▶ **Exercise objective**:
Write out each entry below exactly. Do not include the images.

(Page images and extracted text)
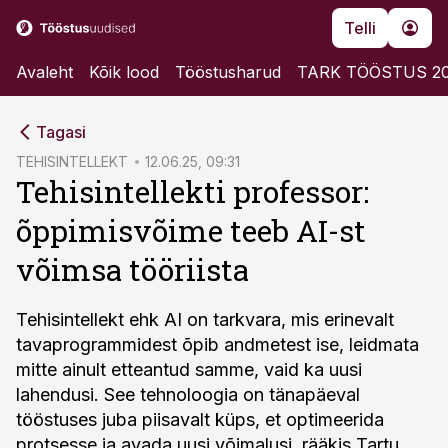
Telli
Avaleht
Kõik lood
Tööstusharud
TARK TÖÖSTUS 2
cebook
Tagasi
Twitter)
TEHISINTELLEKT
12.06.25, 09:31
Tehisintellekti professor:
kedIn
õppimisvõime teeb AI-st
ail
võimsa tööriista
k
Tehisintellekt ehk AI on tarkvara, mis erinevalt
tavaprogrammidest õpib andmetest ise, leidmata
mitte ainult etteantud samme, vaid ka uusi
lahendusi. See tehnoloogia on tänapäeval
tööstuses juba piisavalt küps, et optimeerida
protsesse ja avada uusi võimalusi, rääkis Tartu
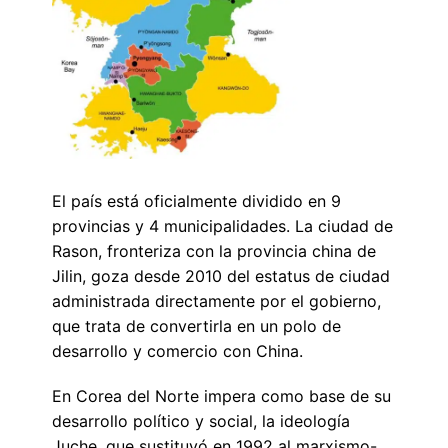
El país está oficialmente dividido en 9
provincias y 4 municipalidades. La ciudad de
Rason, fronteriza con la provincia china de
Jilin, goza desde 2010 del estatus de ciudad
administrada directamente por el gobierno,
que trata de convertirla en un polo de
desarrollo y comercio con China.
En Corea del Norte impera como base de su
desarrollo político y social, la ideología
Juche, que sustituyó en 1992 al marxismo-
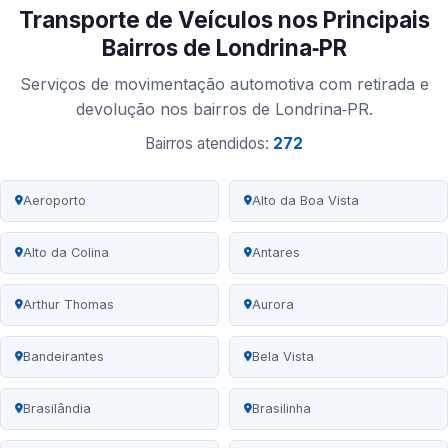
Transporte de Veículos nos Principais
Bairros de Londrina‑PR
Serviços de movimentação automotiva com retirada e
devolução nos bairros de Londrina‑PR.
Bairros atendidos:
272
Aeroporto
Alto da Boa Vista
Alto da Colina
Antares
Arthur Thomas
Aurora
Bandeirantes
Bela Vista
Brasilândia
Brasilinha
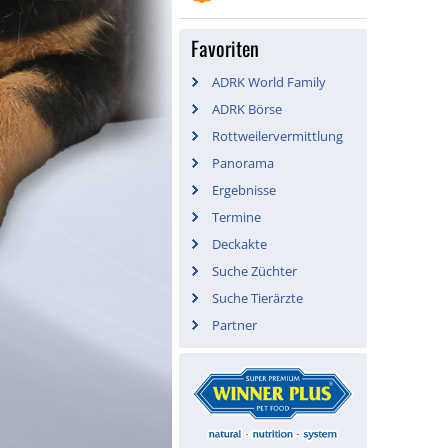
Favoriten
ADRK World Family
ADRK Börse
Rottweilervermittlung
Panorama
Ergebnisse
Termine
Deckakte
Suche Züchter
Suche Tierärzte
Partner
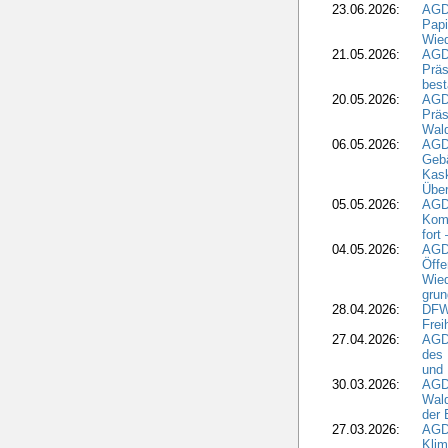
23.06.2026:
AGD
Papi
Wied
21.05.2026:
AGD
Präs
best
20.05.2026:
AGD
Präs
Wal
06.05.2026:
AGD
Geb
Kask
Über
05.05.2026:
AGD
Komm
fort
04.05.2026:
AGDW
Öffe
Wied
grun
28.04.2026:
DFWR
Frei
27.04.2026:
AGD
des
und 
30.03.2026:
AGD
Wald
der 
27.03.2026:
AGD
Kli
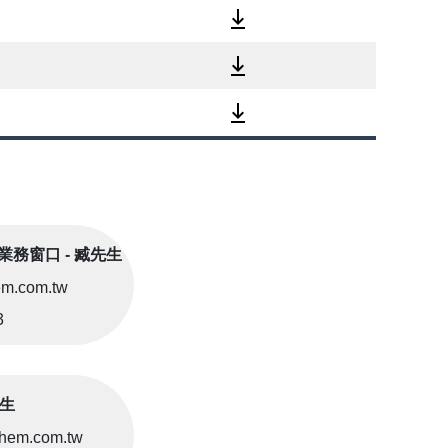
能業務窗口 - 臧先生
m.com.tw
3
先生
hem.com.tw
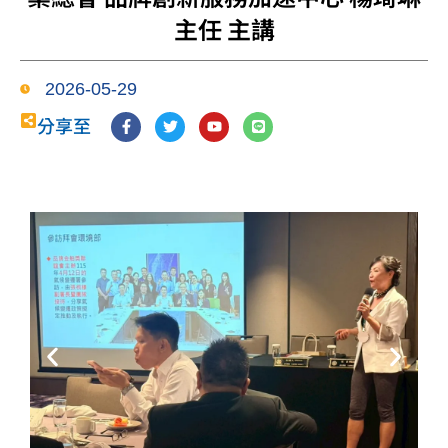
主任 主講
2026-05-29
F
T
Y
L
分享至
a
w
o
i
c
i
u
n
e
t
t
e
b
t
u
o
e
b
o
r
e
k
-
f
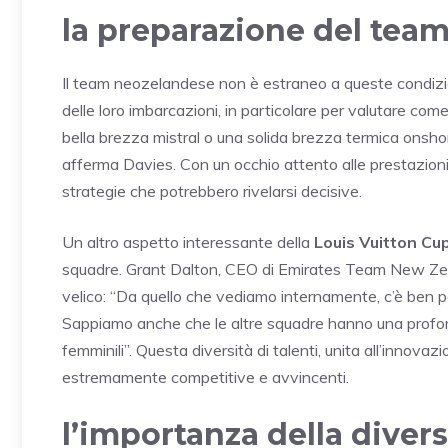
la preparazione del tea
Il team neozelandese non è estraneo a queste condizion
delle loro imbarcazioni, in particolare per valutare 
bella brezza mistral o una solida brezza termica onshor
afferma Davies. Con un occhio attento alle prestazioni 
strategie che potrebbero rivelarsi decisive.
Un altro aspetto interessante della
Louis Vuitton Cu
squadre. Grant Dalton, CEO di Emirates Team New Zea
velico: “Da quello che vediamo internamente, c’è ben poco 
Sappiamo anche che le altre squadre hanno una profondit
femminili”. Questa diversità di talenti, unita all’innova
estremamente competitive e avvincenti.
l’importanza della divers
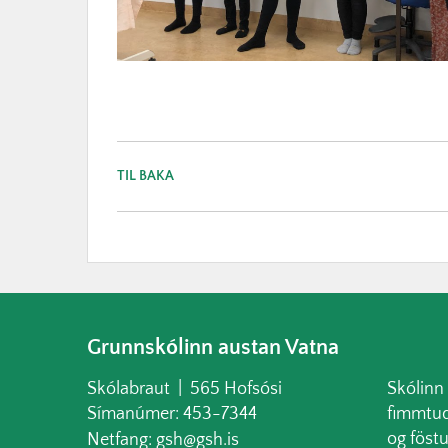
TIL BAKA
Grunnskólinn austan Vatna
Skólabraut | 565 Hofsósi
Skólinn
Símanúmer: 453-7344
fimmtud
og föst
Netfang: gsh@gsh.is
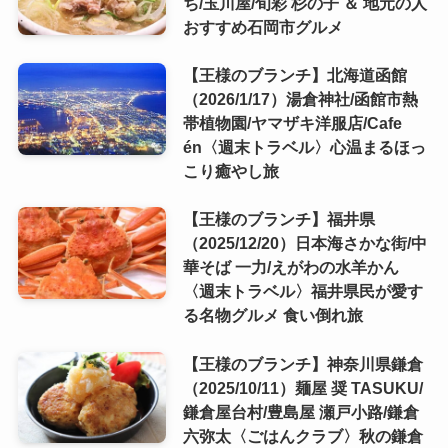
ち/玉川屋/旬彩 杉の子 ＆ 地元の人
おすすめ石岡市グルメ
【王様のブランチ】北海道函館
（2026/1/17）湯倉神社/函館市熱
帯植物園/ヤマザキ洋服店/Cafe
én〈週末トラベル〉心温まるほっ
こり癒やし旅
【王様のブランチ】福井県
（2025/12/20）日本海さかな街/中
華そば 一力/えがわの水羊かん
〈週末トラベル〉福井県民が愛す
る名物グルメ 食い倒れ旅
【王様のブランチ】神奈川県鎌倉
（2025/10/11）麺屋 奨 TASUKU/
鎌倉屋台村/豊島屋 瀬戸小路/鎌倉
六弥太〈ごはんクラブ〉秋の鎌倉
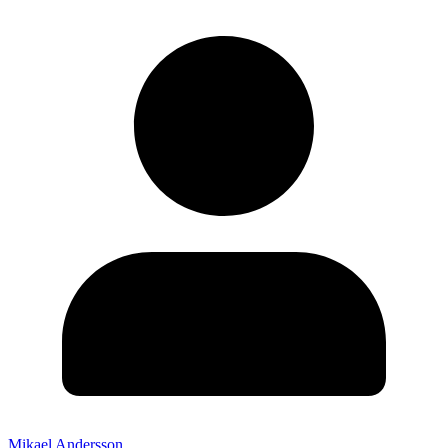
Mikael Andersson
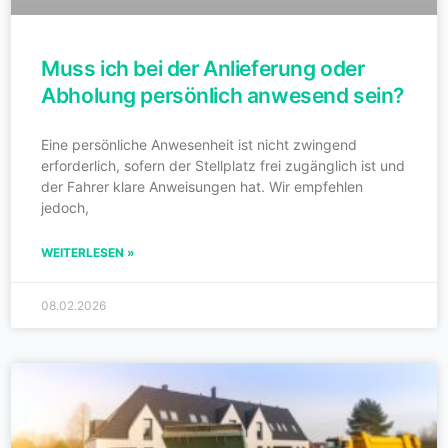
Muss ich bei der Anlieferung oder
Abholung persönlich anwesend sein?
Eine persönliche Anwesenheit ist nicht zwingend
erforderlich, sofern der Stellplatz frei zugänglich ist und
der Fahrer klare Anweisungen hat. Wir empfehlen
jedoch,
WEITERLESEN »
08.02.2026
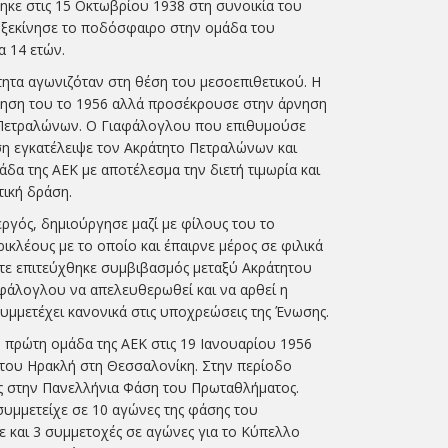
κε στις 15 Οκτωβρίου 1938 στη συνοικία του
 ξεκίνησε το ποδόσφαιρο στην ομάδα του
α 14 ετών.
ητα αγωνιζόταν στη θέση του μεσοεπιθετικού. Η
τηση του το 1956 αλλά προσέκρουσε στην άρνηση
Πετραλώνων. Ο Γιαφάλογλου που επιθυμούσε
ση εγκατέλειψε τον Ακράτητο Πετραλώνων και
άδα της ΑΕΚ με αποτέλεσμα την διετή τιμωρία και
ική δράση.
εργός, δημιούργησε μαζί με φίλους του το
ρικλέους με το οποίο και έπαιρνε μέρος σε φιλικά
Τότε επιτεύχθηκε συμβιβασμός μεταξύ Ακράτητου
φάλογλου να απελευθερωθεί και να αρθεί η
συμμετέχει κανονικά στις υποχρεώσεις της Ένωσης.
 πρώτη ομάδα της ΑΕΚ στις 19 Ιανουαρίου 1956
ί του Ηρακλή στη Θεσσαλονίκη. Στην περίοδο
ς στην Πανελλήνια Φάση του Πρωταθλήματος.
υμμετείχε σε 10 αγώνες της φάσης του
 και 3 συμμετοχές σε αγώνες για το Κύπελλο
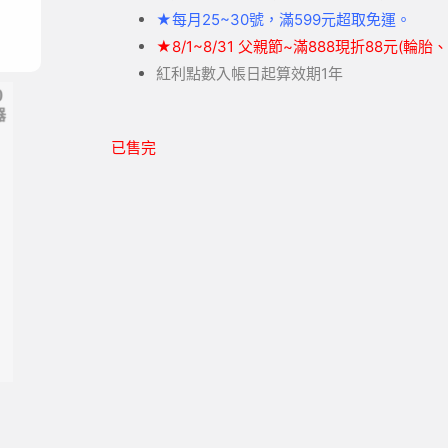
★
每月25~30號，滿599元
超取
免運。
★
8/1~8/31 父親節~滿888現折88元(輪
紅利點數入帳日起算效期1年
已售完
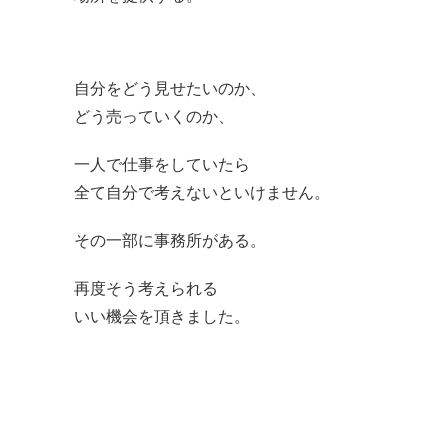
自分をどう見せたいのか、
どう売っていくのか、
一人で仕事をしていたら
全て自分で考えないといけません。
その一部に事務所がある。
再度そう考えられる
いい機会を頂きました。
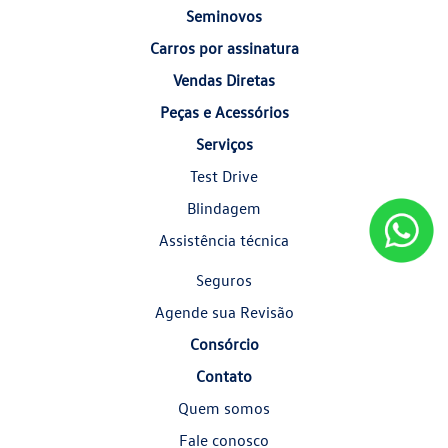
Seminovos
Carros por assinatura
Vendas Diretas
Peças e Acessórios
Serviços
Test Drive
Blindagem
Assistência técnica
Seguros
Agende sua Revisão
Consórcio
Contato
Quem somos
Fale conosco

▶ **Reply**:
Telli
Avaleht
Kõik lood
Tööstusharud
TARK TÖÖSTUS 2
cebook
Tagasi
Twitter)
TEHISINTELLEKT
12.06.25, 09:31
Tehisintellekti professor:
kedIn
õppimisvõime teeb AI-st
ail
võimsa tööriista
k
Tehisintellekt ehk AI on tarkvara, mis erinevalt
tavaprogrammidest õpib andmetest ise, leidmata
mitte ainult etteantud samme, vaid ka uusi
lahendusi. See tehnoloogia on tänapäeval
tööstuses juba piisavalt küps, et optimeerida
protsesse ja avada uusi võimalusi, rääkis Tartu
El país está oficialmente dividido en 9
provincias y 4 municipalidades. La ciudad de
Rason, fronteriza con la provincia china de
Jilin, goza desde 2010 del estatus de ciudad
administrada directamente por el gobierno,
que trata de convertirla en un polo de
desarrollo y comercio con China.
En Corea del Norte impera como base de su
desarrollo político y social, la ideología
Juche, que sustituyó en 1992 al marxismo-
Transporte de Veículos nos Principais
Bairros de Londrina‑PR
Serviços de movimentação automotiva com retirada e
devolução nos bairros de Londrina‑PR.
Bairros atendidos:
272
Aeroporto
Alto da Boa Vista
Alto da Colina
Antares
Arthur Thomas
Aurora
Bandeirantes
Bela Vista
Brasilândia
Brasilinha
Favoriten
ADRK World Family
ADRK Börse
Rottweilervermittlung
Panorama
Ergebnisse
Termine
Deckakte
Suche Züchter
Suche Tierärzte
Partner
23.06.2026:
AGD
Papi
Wied
21.05.2026:
AGD
Präs
best
20.05.2026:
AGD
Präs
Wal
06.05.2026:
AGD
Geb
Kask
Über
05.05.2026:
AGD
Komm
fort
04.05.2026:
AGDW
Öffe
Wied
grun
28.04.2026:
DFWR
Frei
27.04.2026:
AGD
des
und 
30.03.2026:
AGD
Wald
der 
27.03.2026:
AGD
Kli
能業務窗口 - 臧先生
m.com.tw
3
先生
hem.com.tw
主任 主講
2026-05-29
F
T
Y
L
分享至
a
w
o
i
c
i
u
n
e
t
t
e
b
t
u
o
e
b
o
r
e
k
-
f
la preparazione del tea
Il team neozelandese non è estraneo a queste condizion
delle loro imbarcazioni, in particolare per valutare 
bella brezza mistral o una solida brezza termica onshor
afferma Davies. Con un occhio attento alle prestazioni 
strategie che potrebbero rivelarsi decisive.
Un altro aspetto interessante della
Louis Vuitton Cu
squadre. Grant Dalton, CEO di Emirates Team New Zea
velico: “Da quello che vediamo internamente, c’è ben poco 
Sappiamo anche che le altre squadre hanno una profondit
femminili”. Questa diversità di talenti, unita all’innova
estremamente competitive e avvincenti.
l’importanza della divers
TIL BAKA
Grunnskólinn austan Vatna
Skólabraut | 565 Hofsósi
Skólinn
Símanúmer: 453-7344
fimmtud
og föst
Netfang: gsh@gsh.is
ち/玉川屋/旬彩 杉の子 ＆ 地元の人
おすすめ石岡市グルメ
【王様のブランチ】北海道函館
（2026/1/17）湯倉神社/函館市熱
帯植物園/ヤマザキ洋服店/Cafe
én〈週末トラベル〉心温まるほっ
こり癒やし旅
【王様のブランチ】福井県
（2025/12/20）日本海さかな街/中
華そば 一力/えがわの水羊かん
〈週末トラベル〉福井県民が愛す
る名物グルメ 食い倒れ旅
【王様のブランチ】神奈川県鎌倉
（2025/10/11）麺屋 奨 TASUKU/
鎌倉屋台村/豊島屋 瀬戸小路/鎌倉
六弥太〈ごはんクラブ〉秋の鎌倉
Mikael Andersson
Muss ich bei der Anlieferung oder
Abholung persönlich anwesend sein?
Eine persönliche Anwesenheit ist nicht zwingend
erforderlich, sofern der Stellplatz frei zugänglich ist und
der Fahrer klare Anweisungen hat. Wir empfehlen
jedoch,
WEITERLESEN »
08.02.2026
κε στις 15 Οκτωβρίου 1938 στη συνοικία του
 ξεκίνησε το ποδόσφαιρο στην ομάδα του
α 14 ετών.
ητα αγωνιζόταν στη θέση του μεσοεπιθετικού. Η
τηση του το 1956 αλλά προσέκρουσε στην άρνηση
Πετραλώνων. Ο Γιαφάλογλου που επιθυμούσε
ση εγκατέλειψε τον Ακράτητο Πετραλώνων και
άδα της ΑΕΚ με αποτέλεσμα την διετή τιμωρία και
ική δράση.
εργός, δημιούργησε μαζί με φίλους του το
ρικλέους με το οποίο και έπαιρνε μέρος σε φιλικά
Τότε επιτεύχθηκε συμβιβασμός μεταξύ Ακράτητου
φάλογλου να απελευθερωθεί και να αρθεί η
συμμετέχει κανονικά στις υποχρεώσεις της Ένωσης.
 πρώτη ομάδα της ΑΕΚ στις 19 Ιανουαρίου 1956
ί του Ηρακλή στη Θεσσαλονίκη. Στην περίοδο
ς στην Πανελλήνια Φάση του Πρωταθλήματος.
υμμετείχε σε 10 αγώνες της φάσης του
 και 3 συμμετοχές σε αγώνες για το Κύπελλο
★
每月25~30號，滿599元
超取
免運。
★
8/1~8/31 父親節~滿888現折88元(輪
紅利點數入帳日起算效期1年
已售完
自分をどう見せたいのか、
どう売っていくのか、
一人で仕事をしていたら
全て自分で考えないといけません。
その一部に事務所がある。
再度そう考えられる
いい機会を頂きました。
Seminovos
Carros por assinatura
Vendas Diretas
Peças e Acessórios
Serviços
Test Drive
Blindagem
Assistência técnica
Seguros
Agende sua Revisão
Consórcio
Contato
Quem somos
Fale conosco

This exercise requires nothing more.